Did the cheerleaders get fat?


----------



## Mr. H.

More to love.


----------



## Toro

What's the difference between a wife and a girlfriend?





































About 45 pounds.


----------



## Grandma

I went to my HS 20-year reunion. Sure, in their late 40s a lot of the girls had gained a few - and by a few I mean _few_, as in less than 15lbs. The boys, on the other hand, had gained more than 15lbs, most of them, and quite a few had substantial hair loss. They had not aged well at all.
The women looked like older versions of themselves as girls, the men were in large part identifiable only because they were wearing name tags.


----------



## Toro

I had a blast at my 25-year reunion.  Most of the people looked pretty good.


----------



## Mr. H.

Love HS reunions. We done had our *cough* 40th last year. A good number showed up, and we were given a tour of the school. I took off running, yelling and screaming down the halls. It was a fucking hoot.


----------



## Rikurzhen

Grandma said:


> I went to my HS 20-year reunion. Sure, in their late 40s a lot of the girls had gained a few - and by a few I mean _few_, as in less than 15lbs. The boys, on the other hand, had gained more than 15lbs, most of them, and quite a few had substantial hair loss. They had not aged well at all.
> The women looked like older versions of themselves as girls, the men were in large part identifiable only because they were wearing name tags.
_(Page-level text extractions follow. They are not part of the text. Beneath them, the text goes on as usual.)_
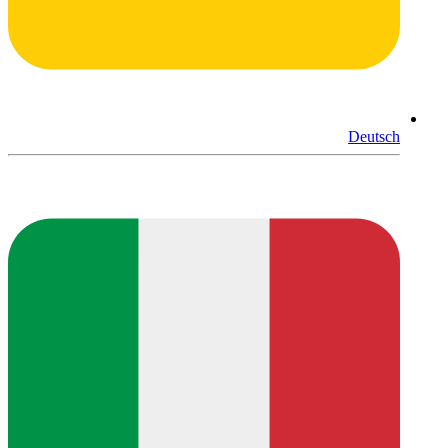
Deutsch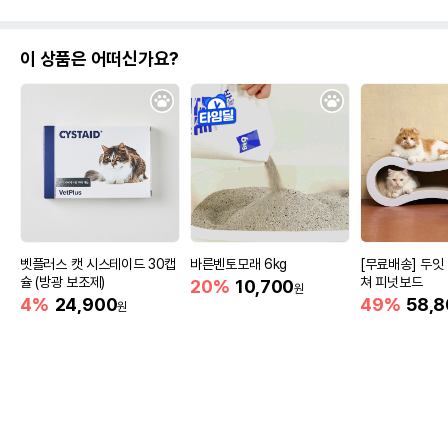
이 상품은 어떠신가요?
벳플러스 캣 시스테이드 30캡
바른벤토모래 6kg
[무료배송] 두잇
슐 (방광 보조제)
쳐 피넛보드
20%
10,700
원
4%
24,900
49%
58,8
원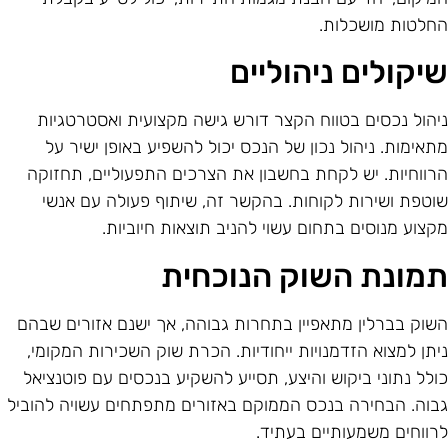
חלטות מושכלות.
יקולים ניהוליים
יהול נכסים בטווח הקצר דורש גישה מקצועית ואסטרטגיות
תאימות. ניהול נכון של הנכס יכול להשפיע באופן ישיר על
רווחיות. יש לקחת בחשבון את הצרכים התפעוליים, תחזוקה
וטפת ושירות לקוחות. בהקשר זה, שיתוף פעולה עם אנשי
קצוע מנוסים בתחום עשוי להניב תוצאות חיוביות.
מונת השוק הנוכחית
שוק בברלין מתאפיין בתחרות גבוהה, אך ישנם אזורים שבהם
יתן למצוא הזדמנויות ייחודיות. הכרת שוק השכירות המקומי,
ולל נתוני ביקוש והיצע, תסייע להשקיע בנכסים עם פוטנציאל
בוה. הבחירה בנכס הממוקם באזורים מתפתחים עשויה להוביל
רווחים משמעותיים בעתיד.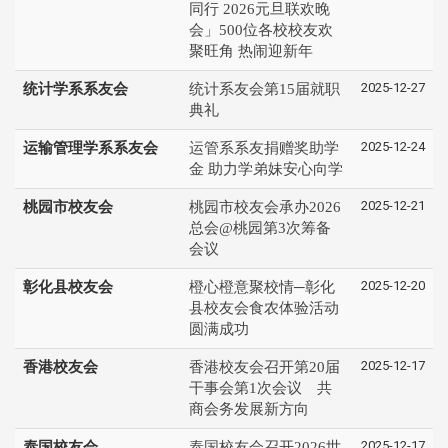
同行 2026元旦联欢晚
会」500位各校校友欢
聚旺角 热闹迎新年
2025-12-27
统计学系系友会
统计系友会第15届就职
典礼
2025-12-24
运输管理学系系友会
运管系系友捐赠奖助学
金 助力学弟妹安心向学
2025-12-21
桃园市校友会
桃园市校友会承办2026
总会@桃园第3次筹备
会议
2025-12-20
彰化县校友会
橙心橙意聚校情─彰化
县校友会食农体验活动
圆满成功
2025-12-17
香港校友会
香港校友会召开第20届
干事会第1次会议 共
商会务发展新方向
2025-12-17
泰国校友会
泰国校友会召开2026世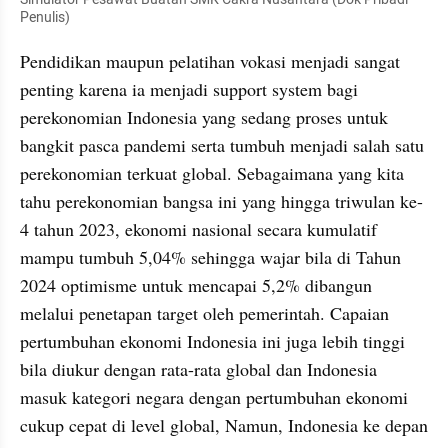
Penulis)
Pendidikan maupun pelatihan vokasi menjadi sangat 
penting karena ia menjadi support system bagi 
perekonomian Indonesia yang sedang proses untuk 
bangkit pasca pandemi serta tumbuh menjadi salah satu 
perekonomian terkuat global. Sebagaimana yang kita 
tahu perekonomian bangsa ini yang hingga triwulan ke-
4 tahun 2023, ekonomi nasional secara kumulatif 
mampu tumbuh 5,04% sehingga wajar bila di Tahun 
2024 optimisme untuk mencapai 5,2% dibangun 
melalui penetapan target oleh pemerintah. Capaian 
pertumbuhan ekonomi Indonesia ini juga lebih tinggi 
bila diukur dengan rata-rata global dan Indonesia 
masuk kategori negara dengan pertumbuhan ekonomi 
cukup cepat di level global, Namun, Indonesia ke depan 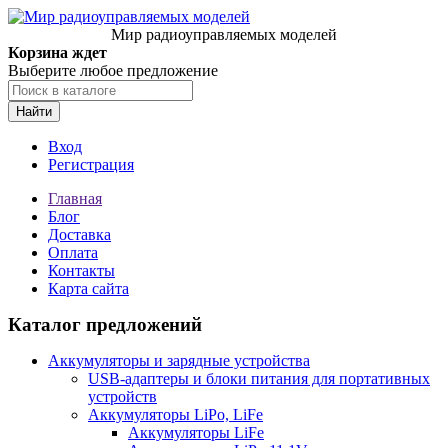
Мир радиоуправляемых моделей
Корзина ждет
Выберите любое предложение
Найти
Вход
Регистрация
Главная
Блог
Доставка
Оплата
Контакты
Карта сайта
Каталог предложений
Аккумуляторы и зарядные устройства
USB-адаптеры и блоки питания для портативных
устройств
Аккумуляторы LiPo, LiFe
Аккумуляторы LiFe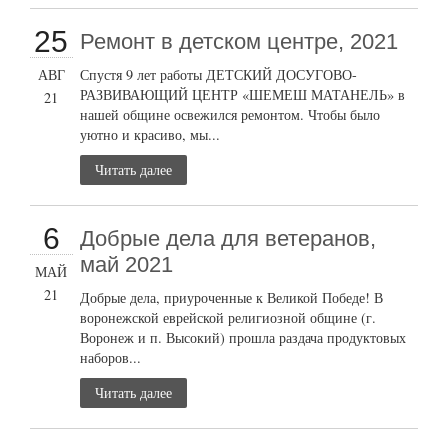
25
Ремонт в детском центре, 2021
АВГ
Спустя 9 лет работы ДЕТСКИЙ ДОСУГОВО-
РАЗВИВАЮЩИЙ ЦЕНТР «ШЕМЕШ МАТАНЕЛЬ» в
21
нашей общине освежился ремонтом. Чтобы было
уютно и красиво, мы...
Читать далее
6
Добрые дела для ветеранов,
май 2021
МАЙ
21
Добрые дела, приуроченные к Великой Победе! В
воронежской еврейской религиозной общине (г.
Воронеж и п. Высокий) прошла раздача продуктовых
наборов...
Читать далее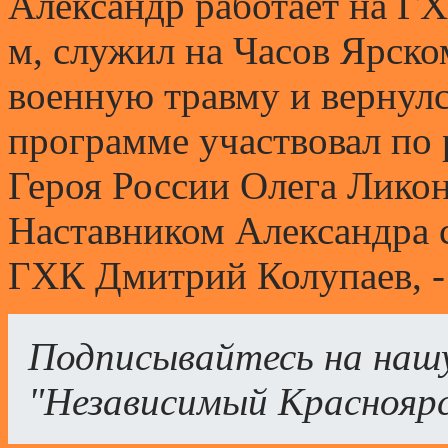
Александр работает на Г
м, служил на Часов Ярско
военную травму и вернулс
программе участвовал по
Героя России Олега Ликон
Наставником Александра 
ГХК Дмитрий Колупаев, 
Подписывайтесь на наш
"Независимый Краснояр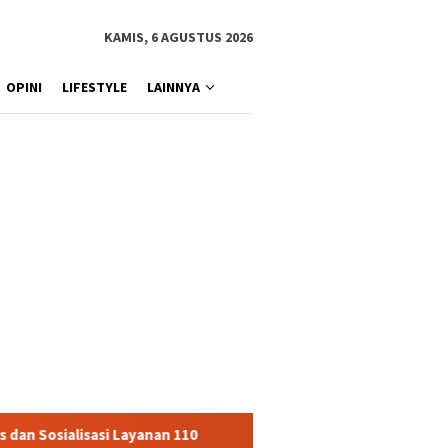
KAMIS, 6 AGUSTUS 2026
OPINI
LIFESTYLE
LAINNYA
sasi Layanan 110
Jasa Raharja Serahkan Santunan kepada A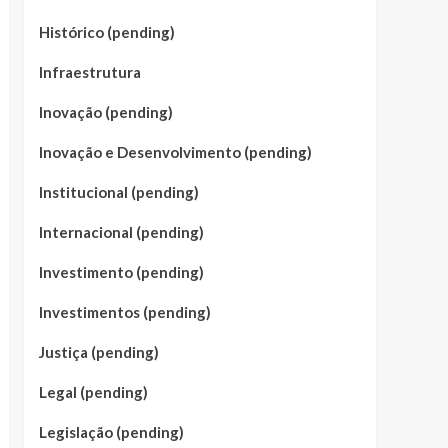
Histórico (pending)
Infraestrutura
Inovação (pending)
Inovação e Desenvolvimento (pending)
Institucional (pending)
Internacional (pending)
Investimento (pending)
Investimentos (pending)
Justiça (pending)
Legal (pending)
Legislação (pending)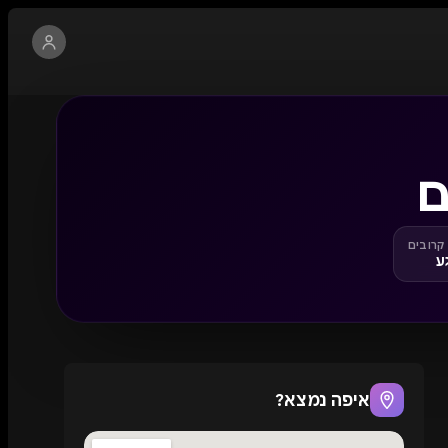
 קרובים
ע
איפה נמצא?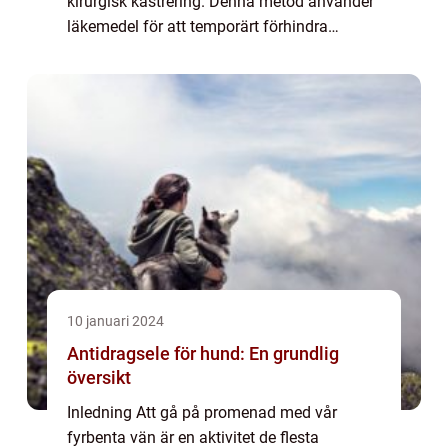
kirurgisk kastrering. Denna metod använder
läkemedel för att temporärt förhindra
reproduktionsförmågan hos hundar. I denna
artikel kommer vi att ge en omfatt...
10 januari 2024
Antidragsele för hund: En grundlig
översikt
Inledning Att gå på promenad med vår
fyrbenta vän är en aktivitet de flesta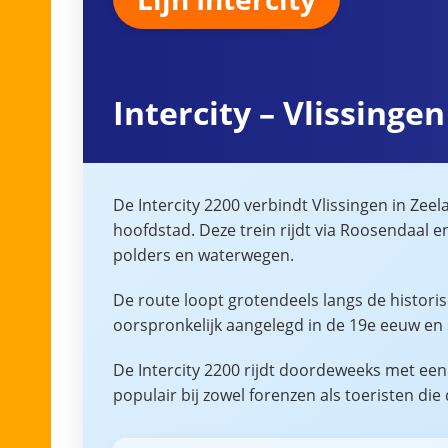
Intercity – Vlissingen
De Intercity 2200 verbindt Vlissingen in Ze
hoofdstad. Deze trein rijdt via Roosendaal 
polders en waterwegen.
De route loopt grotendeels langs de historis
oorspronkelijk aangelegd in de 19e eeuw en s
De Intercity 2200 rijdt doordeweeks met een 
populair bij zowel forenzen als toeristen di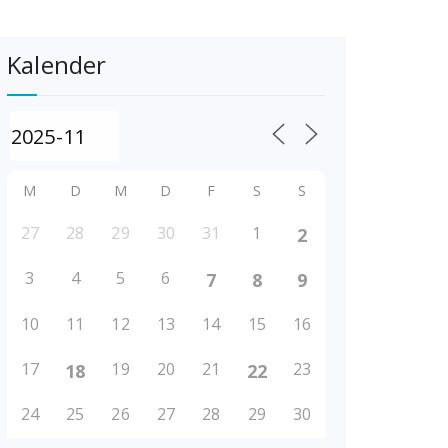
Kalender
M
D
M
D
F
S
S
27
28
29
30
31
1
2
3
4
5
6
7
8
9
10
11
12
13
14
15
16
17
19
20
21
23
18
22
24
25
26
27
28
29
30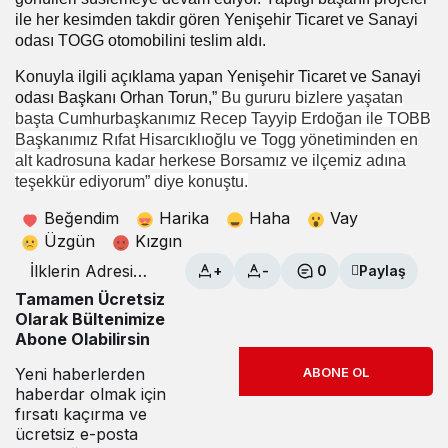
ile her kesimden takdir gören Yenişehir Ticaret ve Sanayi
odası TOGG otomobilini teslim aldı.
Konuyla ilgili açıklama yapan
Yenişehir Ticaret ve Sanayi
odası Başkanı Orhan Torun,”
Bu gururu bizlere yaşatan
başta Cumhurbaşkanımız Recep Tayyip Erdoğan ile TOBB
Başkanımız Rıfat Hisarcıklıoğlu ve Togg yönetiminden en
alt kadrosuna kadar herkese Borsamız ve ilçemiz adına
teşekkür ediyorum” diye konuştu.
Beğendim
Harika
Haha
Vay
Üzgün
Kızgın
İlklerin Adresi
+
-
0
Paylaş
YTSO TOGG’u
Tamamen Ücretsiz
bünyesine kattı
Olarak Bültenimize
Abone Olabilirsin
Yeni haberlerden
ABONE OL
haberdar olmak için
fırsatı kaçırma ve
ücretsiz e-posta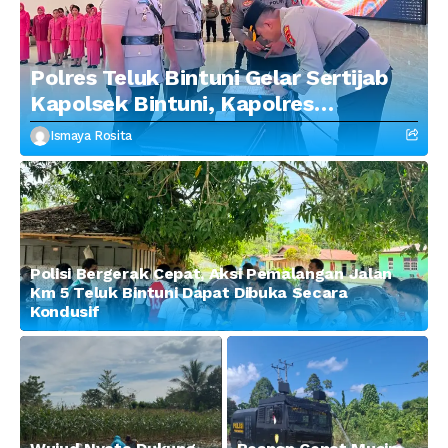
Polres Teluk Bintuni Gelar Sertijab
Kapolsek Bintuni, Kapolres
Tekankan Profesionalisme dan
Ismaya Rosita
Penguatan Sinergitas
Polisi Bergerak Cepat, Aksi Pemalangan Jalan
Km 5 Teluk Bintuni Dapat Dibuka Secara
Kondusif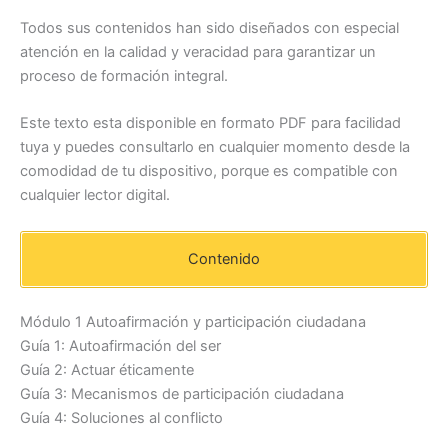
Todos sus contenidos han sido diseñados con especial
atención en la calidad y veracidad para garantizar un
proceso de formación integral.
Este texto esta disponible en formato PDF para facilidad
tuya y puedes consultarlo en cualquier momento desde la
comodidad de tu dispositivo, porque es compatible con
cualquier lector digital.
Contenido
Módulo 1 Autoafirmación y participación ciudadana
Guía 1: Autoafirmación del ser
Guía 2: Actuar éticamente
Guía 3: Mecanismos de participación ciudadana
Guía 4: Soluciones al conflicto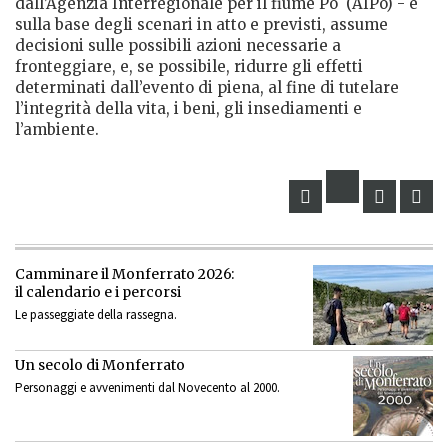
dall’Agenzia Interregionale per il fiume Po
(AIPo) - e
sulla base degli scenari in atto e previsti, assume
decisioni sulle possibili azioni necessarie a
fronteggiare, e, se possibile, ridurre gli effetti
determinati dall’evento di piena, al fine di tutelare
l’integrità della vita, i beni, gli insediamenti e
l’ambiente.
Camminare il Monferrato 2026:
il calendario e i percorsi
Le passeggiate della rassegna.
Un secolo di Monferrato
Personaggi e avvenimenti dal Novecento al 2000.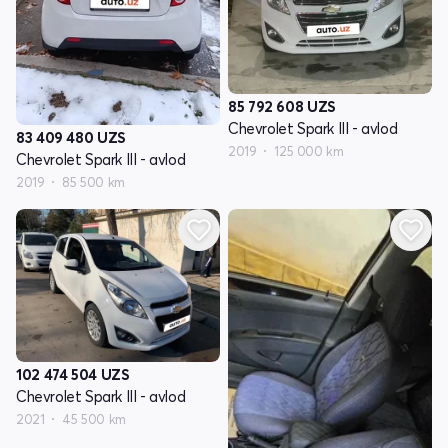
85 792 608
UZS
Chevrolet Spark III - avlod
83 409 480
UZS
2019
125 000 km
Chevrolet Spark III - avlod
2019
85 500 km
102 474 504
UZS
Chevrolet Spark III - avlod
2021
45 500 km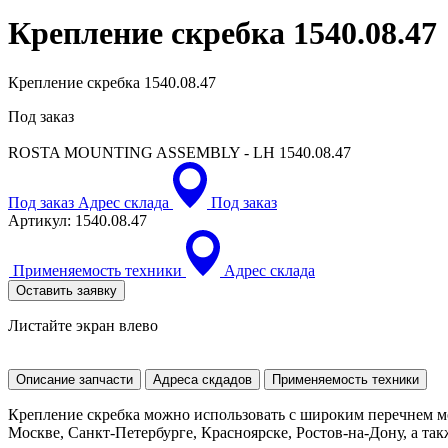
Крепление скребка
1540.08.47
Крепление скребка 1540.08.47
Под заказ
ROSTA MOUNTING ASSEMBLY - LH
1540.08.47
Под заказ
Адрес склада
Под заказ
Артикул:
1540.08.47
Применяемость техники
Адрес склада
Оставить заявку
Листайте экран влево
Описание запчасти
Адреса скдадов
Применяемость техники
Крепление скребка можно использовать с широким перечнем мо
Москве, Санкт-Петербурге, Красноярске, Ростов-на-Дону, а так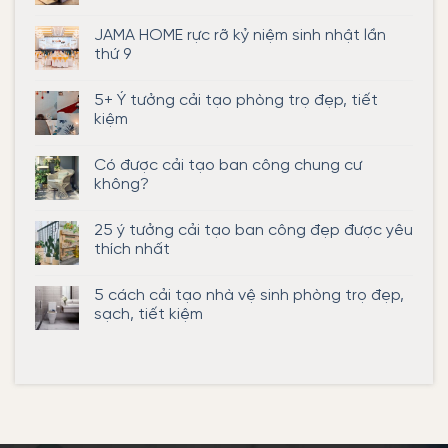
Không
có
JAMA HOME rực rỡ kỷ niệm sinh nhật lần
bình
luận
thứ 9
ở
5+
Không
ý
có
5+ Ý tưởng cải tạo phòng trọ đẹp, tiết
tưởng
bình
cải
luận
kiệm
tạo
ở
phòng
JAMA
Không
trọ
HOME
có
Có được cải tạo ban công chung cư
15m2
rực
bình
đẹp,
rỡ
luận
không?
tiết
kỷ
ở
kiệm
niệm
5+
Không
chi
sinh
Ý
có
25 ý tưởng cải tạo ban công đẹp được yêu
phí
nhật
tưởng
bình
lần
cải
luận
thích nhất
thứ
tạo
ở
9
phòng
Có
Không
trọ
được
có
5 cách cải tạo nhà vệ sinh phòng trọ đẹp,
đẹp,
cải
bình
tiết
tạo
luận
sạch, tiết kiệm
kiệm
ban
ở
công
25
Không
chung
ý
có
cư
tưởng
bình
không?
cải
luận
tạo
ở
ban
5
công
cách
đẹp
cải
được
tạo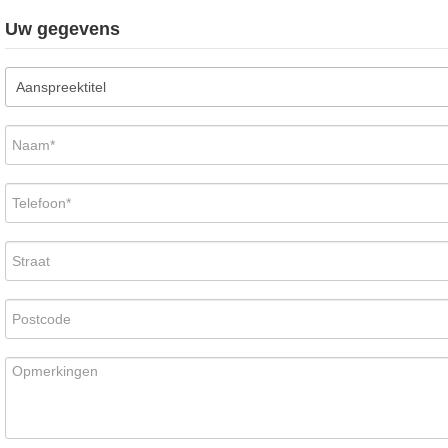
Uw gegevens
A guy I worked with was talking about his 30th reunion and he's been to all of his. He said that at the first few the women's hotness was being maintained and the hard living of the guys was taking some toll, but come the last one, the guys were settling nicely into middle age and the women were looking very harsh and ragged. I think that the guys finally reached the famous "he looks distinguished" phase of life and the women just became old.


----------



## Luddly Neddite

JakeWIlls92 said:


> High School
> 
> 
> 
> 
> 
> 
> 
> 
> 
> 10 years later
> 
> 
> 
> 
> 
> 
> 
> 
> 
> Did the cheerleaders get fat?



So, one time, my buddy and I decided to go back to our small town to the country fair. We were walking across the dirt parking lot when, coming toward us was this very overweight woman pushing a stroller with a screaming kid in it. You was yelling at the baby and you could see that under her way over sized shirt were these enormous boobs, joggling back and forth and up and down. Her dirty blonde hair was hanging in strings and she just generally looked a mess. 

She was past us a little bit when we both just stopped in our tracks and simultaneously blurted, "OMFG, that was Janet ****!!" who had been the most popular girl in our class. Cheerleader, class leader type, the whole bit. 

That was a lot of years ago and I'm still glad I got out of that little town. I did go to a reunion way back then but its like they say about Facebook now - that's it people you didn't like back then. It was okay but no one that I want a relationship with now.


----------



## Tresha91203

My 20th was great. Most people had not changed that much. A few gained weight, but a few lost weight. Everyone looked happy settling into adulthood. I suspect those who were embarassed about their changes didn't show up.


----------